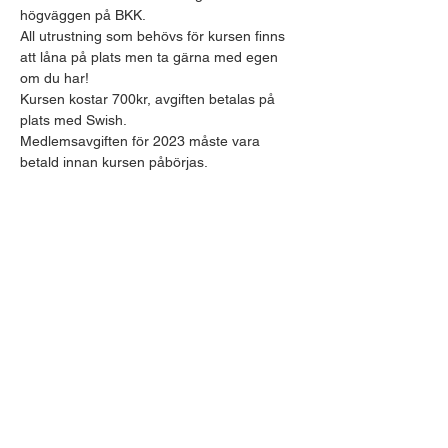
högväggen på BKK.
All utrustning som behövs för kursen finns 
att låna på plats men ta gärna med egen 
om du har! 
Kursen kostar 700kr, avgiften betalas på 
plats med Swish.
Medlemsavgiften för 2023 måste vara 
betald innan kursen påbörjas.
Visa mer
Dela detta evenemang
Billingens Klätterklubb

● **Activity**
Pictures are to be omitted; otherwise, write out the data exactly as it appears.

● **Answer space**
högväggen på BKK.
All utrustning som behövs för kursen finns 
att låna på plats men ta gärna med egen 
om du har! 
Kursen kostar 700kr, avgiften betalas på 
plats med Swish.
Medlemsavgiften för 2023 måste vara 
betald innan kursen påbörjas.
Visa mer
Dela detta evenemang
Billingens Klätterklubb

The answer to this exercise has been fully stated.